Após o fim da ditadura, quando foi nomeado presidente da Funai no governo Collor (1990-1992), Possuelo trabalhou para assegurar a demarcação da Terra Indígena (TI) Arara, enfim homologada pela Presidência da República, em 1991, com 274 mil hectares. Uma segunda terra Arara, a Cachoeira Seca, com 743 mil hectares, foi demarcada em 2016, no governo Dilma Rousseff (2010-2016).

Na carta à Funai, Possuelo listou os principais problemas que encontrou ao circular em aldeias das terras indígenas. Segundo o sertanista, os indígenas estimam a presença de 4 mil invasores em diversos pontos da terra Arara. Possuelo disse ter constatado, além de "incursões ilegais para caça, pesca e retirada de madeira", a "implementação de infraestrutura como tendência a consolidar ocupações ilegais no território indígena".

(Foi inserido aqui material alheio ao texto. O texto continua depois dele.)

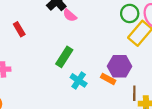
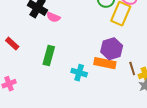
green rectangle: (64, 57) -> (49, 56), moved
orange rectangle: (108, 79) -> (105, 63), size x1.5

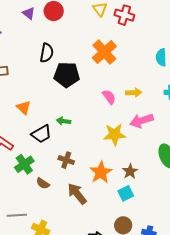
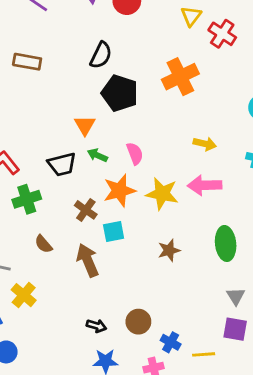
pink semicircle: (109, 97) -> (135, 153), moved
orange triangle: (24, 108) -> (85, 125), moved
orange star: (101, 172) -> (119, 191), moved
brown semicircle: (43, 183) -> (43, 244), moved
cyan square: (126, 193) -> (114, 232), moved

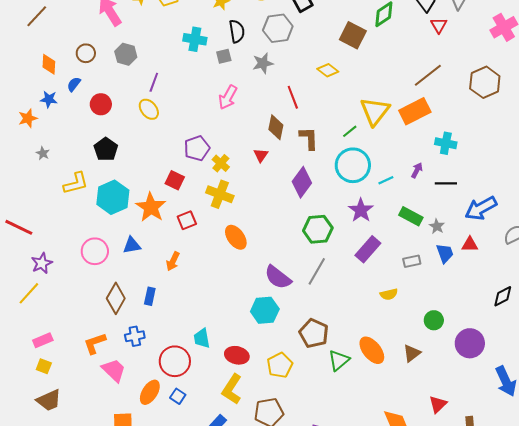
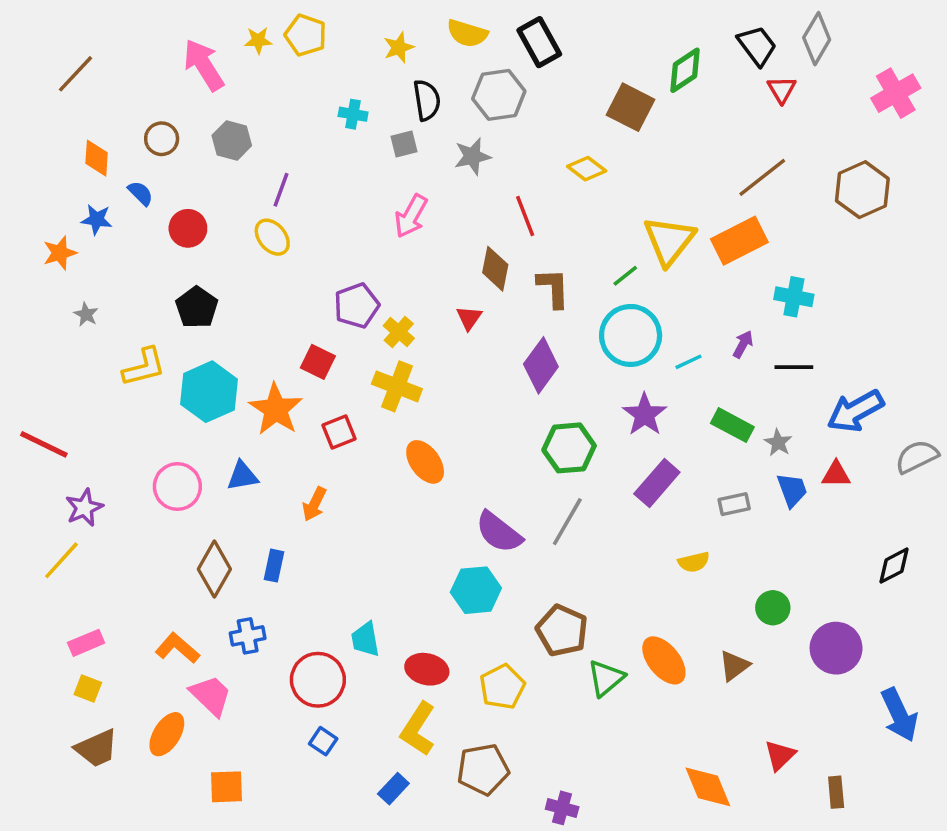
cyan cross: (195, 39) -> (353, 114), size x0.7
blue semicircle: (74, 84) -> (141, 193), turned 98
orange L-shape: (95, 343) -> (177, 648), turned 60
orange ellipse: (150, 392) -> (167, 734), moved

O sertanista citou a vila chamada Maribel, originada de uma antiga madeireira. "Este agrupamento, assim como no passado, é o principal vetor de desmatamento para retirada de madeira na TI Cachoeira Seca. Apesar de ilegal, esta infraestrutura conta com apoio do próprio Estado, com o fornecimento de energia elétrica e o financiamento de projetos agropecuários pelo banco de desenvolvimento do Amazonas. Desta maneira, sem qualquer iniciativa eficaz dos órgãos competentes e com a inoperância da Funai, a situação fundiária do povo Arara se agrava ainda mais", escreveu Possuelo.

"Meu objetivo, ao relatar essa situação, é que a Funai se antecipe na regularização fundiária, retirando todos os invasores antes que seja deflagrada tragédia de maiores proporções."

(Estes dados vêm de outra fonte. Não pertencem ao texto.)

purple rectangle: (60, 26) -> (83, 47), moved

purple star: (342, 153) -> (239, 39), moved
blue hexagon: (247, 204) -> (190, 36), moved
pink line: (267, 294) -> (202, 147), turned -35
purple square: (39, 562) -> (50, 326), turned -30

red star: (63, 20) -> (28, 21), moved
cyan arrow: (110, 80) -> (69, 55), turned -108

O sertanista denunciou ainda a realização de um "festival de pesca" anual realizado há 15 anos por uma autodenominada associação de extrativistas, com apoio da prefeitura de Altamira, no rio Iriri que não tem o respaldo das lideranças indígenas Arara. Disse que os indígenas já procuraram o Ministério Público Federal e a Funai, mas nenhuma medida foi tomada. Para Possuelo, o evento estimula a pesca ilegal dentro do território e é "uma festividade maior para incentivar e consolidar a invasão da terra do povo Arara".

O sertanista narrou ainda que as medidas que deveriam ter sido tomadas pela Norte Energia como compensação pela construção da hidrelétrica de Belo Monte "não foram executadas em sua integralidade". Há bases de fiscalização abandonadas, sem funcionários.

No campo da saúde, Possuelo disse que o acúmulo de lixo nas aldeias, causado pela ausência da coleta, "é assustador". Uma "enorme quantidade" de cachorros com sarna circula pela aldeia, levando doenças principalmente às crianças. As unidades básicas de saúde do território, segundo Possuelo, "se resumem a construções praticamente abandonadas, servindo como depósito de coisas inúteis". "Infelizmente, a saúde indígena se limita a dar um comprimido ou apenas solicita a remoção do paciente."

No tema da educação, Possuelo disse que encontrou uma escola interditada porque havia "uma tonelada" de fezes de morcego acumulada no teto do prédio, gerando um risco de desabamento. Os professores, segundo o sertanista, não costumam ficar mais de dois anos dando aulas nas aldeias Arara, pois logo são substituídos e vão trabalhar com outras etnias.

"É evidente que a alta rotatividade dos professores não auxilia no aprendizado dos alunos indígenas. Essa rotatividade não é pedagógica. Cada povo indígena tem as suas particularidades, e os professores devem ser capacitados nessas particularidades."

Possuelo disse à Agência Pública que seu objetivo, ao procurar a Funai, foi alertar a administração "a ser eficiente". "O objetivo é levar esses problemas porque ninguém traz esses problemas pra cá [Brasília]. Você não vê ninguém da Funai falando, e lá tem uma administração regional do órgão. O que faz aquela administração? O que interessa é que seja eficiente, é que faça o que deve fazer."

No final da sua carta à Funai, Possuelo, aos 84 anos de idade, fez um desabafo: "Será o povo brasileiro incapaz de proteger seu próprio território? Será o próprio Estado nacional o maior inimigo dos povos indígenas? Espero que o atual governo do Brasil, no povo tempo que nos resta, assuma de peito aberto seu dever de proteger e garantir os direitos dos povos indígenas".

Procurada pela Pública, a Funai não enviou resposta até o fechamento deste texto.